Let me answer some questions from the last couple of posts. All my sites, taken in aggregate, run about 300,000 uniques a month. On some months with special coverage or when the blog is linked off the big conservative sites, that number will jump substantially, as much as 2X. Based on some major things we'll be announcing at SHOT, our goal for DRTV is a million uniques a month by the end of 2009. The podcast reaches approximately 150,000 people a month through iTunes and our various on-line players and RSS feeds and, again, will benefit from our aggressive 2009 business plan. The two broadcast shows (soon to be three) reach between 500,000 and a million a week for 3 showings each, depending on time of year, lead-ins, content, etc. With the addition of THE BEST DEFENSE, my new show, and the NRA's AMERICAN GUARDIAN to the Wednesday Night at the Range line-up on OC in January, I am anticipating a major bump in ratings (which are already up almost 50% in the last 18 months).
So yes, my company has a broad and deep reach into the niche, and I'm proud of what we've accomplished.
RE: Data..."lies, damn lies and statistics..." I believe is the line. My data is drawn directly from data the industry itself is using in its planning, along with proprietary sales numbers on firearms and accessories (and, yes, I am generally under nondisclosure on those numbers). There are lots of other numbers out there...you pays your money and you takes your chances.
We are facing an unprecedented war against our gun rights. Wayne LaPierre and Chris Cox put it best in this month's AMERICAN RIFLEMAN: "These next few years are either going to be our proudest moments together as NRA members and as freedom-loving Americans or the worst nightmare that gun-owners have faced or ever will face."
Yes, unity is important, but wars are fought on intelligence and money. During the last decade, we pissed away — or, more accurately, we allowed our politicians to piss away — an historic opportunity to consolidate our gains and grow our culture. That happened to a large extent because we were operating on wrong or incomplete intelligence...we spent a lot of money on things we assumed were of paramount importance, only to discover that we spent the money — our money — on the wrong things.
We must have these discussions, lest we go haring off on the wrong path again! I am at a loss to understand what's "divisive" about reporting the fact that S&W took a $76 million hit.
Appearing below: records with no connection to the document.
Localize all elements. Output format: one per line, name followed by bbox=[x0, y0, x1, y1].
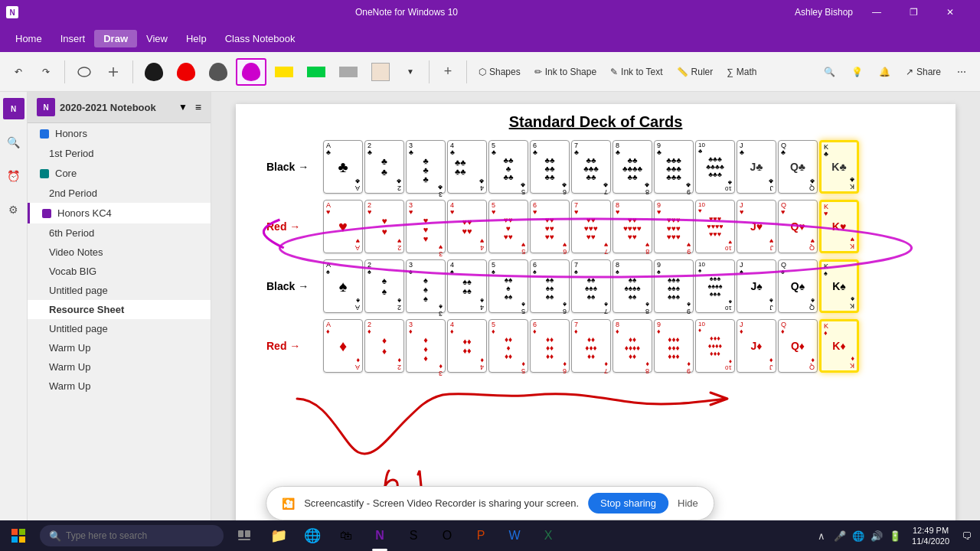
sort-icon[interactable]: ≡ bbox=[195, 101, 201, 113]
card-6-diamonds: 6♦ ♦♦♦♦♦♦ 6♦ bbox=[530, 319, 570, 373]
pen-purple-button[interactable] bbox=[236, 58, 266, 86]
card-ace-spades: A♠ ♠ A♠ bbox=[323, 259, 363, 313]
card-q-diamonds: Q♦ Q♦ Q♦ bbox=[778, 319, 818, 373]
svg-point-0 bbox=[78, 67, 90, 77]
notification-icon[interactable]: 🗨 bbox=[959, 528, 974, 543]
taskbar-task-view[interactable] bbox=[230, 520, 260, 551]
page-untitled-2[interactable]: Untitled page bbox=[28, 319, 211, 338]
highlight-green-icon bbox=[307, 67, 325, 77]
lasso-button[interactable] bbox=[71, 58, 97, 86]
card-6-spades: 6♠ ♠♠♠♠♠♠ 6♠ bbox=[530, 259, 570, 313]
taskbar-word[interactable]: W bbox=[499, 520, 530, 551]
svg-rect-11 bbox=[238, 539, 250, 540]
toolbar-sep-2 bbox=[132, 60, 133, 83]
pen-dark-button[interactable] bbox=[204, 58, 233, 86]
menu-home[interactable]: Home bbox=[6, 30, 51, 47]
add-button[interactable]: + bbox=[436, 58, 460, 86]
page-untitled-1[interactable]: Untitled page bbox=[28, 281, 211, 300]
math-button[interactable]: ∑ Math bbox=[721, 58, 762, 86]
pen-black-button[interactable] bbox=[139, 58, 168, 86]
sharing-bar: 🎦 Screencastify - Screen Video Recorder … bbox=[266, 486, 714, 520]
highlight-green-button[interactable] bbox=[302, 58, 331, 86]
tray-microphone-icon[interactable]: 🎤 bbox=[832, 528, 848, 543]
taskbar-edge[interactable]: 🌐 bbox=[297, 520, 328, 551]
minimize-button[interactable]: — bbox=[859, 0, 894, 24]
time-label: 12:49 PM bbox=[912, 525, 949, 536]
taskbar-store[interactable]: 🛍 bbox=[331, 520, 361, 551]
notebook-dropdown-icon[interactable]: ▼ bbox=[178, 102, 188, 112]
shapes-button[interactable]: ⬡ Shapes bbox=[473, 58, 526, 86]
pen-settings-button[interactable]: ▼ bbox=[398, 58, 423, 86]
menu-help[interactable]: Help bbox=[177, 30, 216, 47]
search-sidebar-icon[interactable]: 🔍 bbox=[3, 132, 24, 153]
hide-sharing-button[interactable]: Hide bbox=[678, 497, 698, 509]
stop-sharing-button[interactable]: Stop sharing bbox=[588, 493, 668, 514]
add-space-button[interactable] bbox=[100, 58, 126, 86]
redo-button[interactable]: ↷ bbox=[34, 58, 58, 86]
card-q-hearts: Q♥ Q♥ Q♥ bbox=[778, 200, 818, 253]
eraser-icon bbox=[371, 63, 390, 81]
page-1st-period[interactable]: 1st Period bbox=[28, 144, 211, 163]
search-input[interactable] bbox=[66, 530, 204, 541]
maximize-button[interactable]: ❐ bbox=[896, 0, 931, 24]
pen-red-button[interactable] bbox=[172, 58, 201, 86]
taskbar-search[interactable]: 🔍 bbox=[40, 525, 224, 546]
pen-dark-icon bbox=[209, 63, 227, 81]
share-button[interactable]: ↗ Share bbox=[900, 58, 946, 86]
start-button[interactable] bbox=[0, 520, 37, 551]
page-canvas[interactable]: Standard Deck of Cards Black → A♣ ♣ A♣ bbox=[236, 104, 956, 548]
tray-volume-icon[interactable]: 🔊 bbox=[869, 528, 884, 543]
highlight-gray-button[interactable] bbox=[334, 58, 363, 86]
ink-to-shape-button[interactable]: ✏ Ink to Shape bbox=[529, 58, 602, 86]
page-label-vocab-big: Vocab BIG bbox=[49, 266, 96, 277]
notebook-icon[interactable]: N bbox=[3, 98, 24, 119]
section-honors-kc4[interactable]: Honors KC4 bbox=[28, 203, 211, 223]
section-core[interactable]: Core bbox=[28, 163, 211, 184]
menu-insert[interactable]: Insert bbox=[51, 30, 95, 47]
page-resource-sheet[interactable]: Resource Sheet bbox=[28, 300, 211, 319]
taskbar-excel[interactable]: X bbox=[533, 520, 564, 551]
tray-up-arrow[interactable]: ∧ bbox=[814, 528, 829, 543]
ink-to-text-button[interactable]: ✎ Ink to Text bbox=[605, 58, 668, 86]
page-warmup-3[interactable]: Warm Up bbox=[28, 377, 211, 396]
tray-network-icon[interactable]: 🌐 bbox=[851, 528, 866, 543]
card-6-clubs: 6♣ ♣♣♣♣♣♣ 6♣ bbox=[530, 140, 570, 194]
card-5-diamonds: 5♦ ♦♦♦♦♦ 5♦ bbox=[488, 319, 528, 373]
taskbar-powerpoint[interactable]: P bbox=[466, 520, 496, 551]
menu-draw[interactable]: Draw bbox=[94, 30, 137, 47]
highlight-yellow-button[interactable] bbox=[270, 58, 299, 86]
section-honors[interactable]: Honors bbox=[28, 123, 211, 144]
taskbar-file-explorer[interactable]: 📁 bbox=[263, 520, 294, 551]
taskbar-sway[interactable]: S bbox=[398, 520, 429, 551]
clock[interactable]: 12:49 PM 11/4/2020 bbox=[906, 525, 956, 547]
page-6th-period[interactable]: 6th Period bbox=[28, 223, 211, 243]
tray-battery-icon[interactable]: 🔋 bbox=[887, 528, 903, 543]
section-dot-honors-kc4 bbox=[42, 209, 51, 218]
insights-button[interactable]: 💡 bbox=[845, 58, 870, 86]
page-video-notes[interactable]: Video Notes bbox=[28, 243, 211, 262]
eraser-button[interactable] bbox=[366, 58, 395, 86]
taskbar-outlook[interactable]: O bbox=[432, 520, 462, 551]
page-warmup-1[interactable]: Warm Up bbox=[28, 338, 211, 357]
page-2nd-period[interactable]: 2nd Period bbox=[28, 184, 211, 203]
notifications-button[interactable]: 🔔 bbox=[873, 58, 897, 86]
history-icon[interactable]: ⏰ bbox=[3, 165, 24, 187]
menu-view[interactable]: View bbox=[137, 30, 177, 47]
close-button[interactable]: ✕ bbox=[933, 0, 968, 24]
ruler-button[interactable]: 📏 Ruler bbox=[671, 58, 719, 86]
search-button[interactable]: 🔍 bbox=[818, 58, 842, 86]
svg-rect-6 bbox=[19, 529, 25, 535]
settings-icon[interactable]: ⚙ bbox=[3, 199, 24, 220]
page-vocab-big[interactable]: Vocab BIG bbox=[28, 262, 211, 281]
page-warmup-2[interactable]: Warm Up bbox=[28, 357, 211, 377]
notebook-header[interactable]: N 2020-2021 Notebook ▼ ≡ bbox=[28, 92, 211, 123]
row-black-spades: Black → A♠ ♠ A♠ 2♠ ♠♠ 2♠ bbox=[251, 256, 940, 316]
card-j-hearts: J♥ J♥ J♥ bbox=[737, 200, 776, 253]
taskbar-onenote[interactable]: N bbox=[364, 520, 395, 551]
undo-button[interactable]: ↶ bbox=[6, 58, 31, 86]
pen-red-icon bbox=[177, 63, 195, 81]
toolbar-sep-3 bbox=[429, 60, 430, 83]
more-button[interactable]: ⋯ bbox=[949, 58, 974, 86]
card-4-hearts: 4♥ ♥♥♥♥ 4♥ bbox=[447, 200, 487, 253]
menu-class-notebook[interactable]: Class Notebook bbox=[216, 30, 305, 47]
I can tell you categorically that the implications I've talked about are being discussed at the highest levels of the firearms and accessory companies right now.
If you don't like this blog or the podcast, I encourage you by all means to start your own! We'll link you off DRTV and quote you just like we quote everyone else. The reason I have a voice in the industry is that in the long run I've been right more times than I've been wrong. I've been wrong lots of times, but I have made my living for most of three decades by analyzing trends, and I stand by everything I've said.
BTW, one of the anonymous commenters said:
"Competitive shooting has as poor a retention rate as scuba diving. Too many people get in, have fun for a while and improve, but then realize the time/$/effort commitment to get better doesn't float their boat and are tired of being at the same place on the results sheet every month.He or she is EXACTLY right, and that is an area that several of us in the industry are working on. We'll have announcements at SHOT.
Plinking at a one-target-one-shot-per-second range is even more boring IMO.
Fun not-very-competitive shooting (action-type or reactive-target-type) is where it's at for mass appeal, but there's precious little of that."